▶ **TASK DETAILS**
Could you copy every record below exactly, leaving out the pictures?

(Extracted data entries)
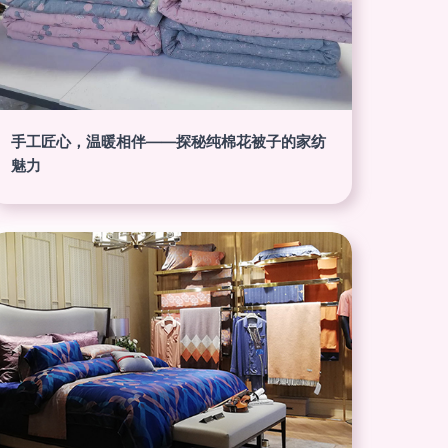
手工匠心，温暖相伴——探秘纯棉花被子的家纺
魅力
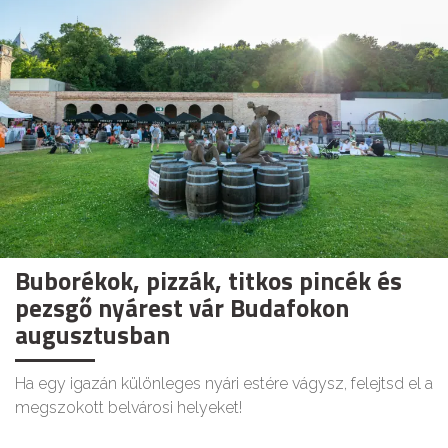
Buborékok, pizzák, titkos pincék és
pezsgő nyárest vár Budafokon
augusztusban
Ha egy igazán különleges nyári estére vágysz, felejtsd el a
megszokott belvárosi helyeket!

▶ **TASK RESPONSE**
手工匠心，温暖相伴——探秘纯棉花被子的家纺
魅力
Buborékok, pizzák, titkos pincék és
pezsgő nyárest vár Budafokon
augusztusban
Ha egy igazán különleges nyári estére vágysz, felejtsd el a
megszokott belvárosi helyeket!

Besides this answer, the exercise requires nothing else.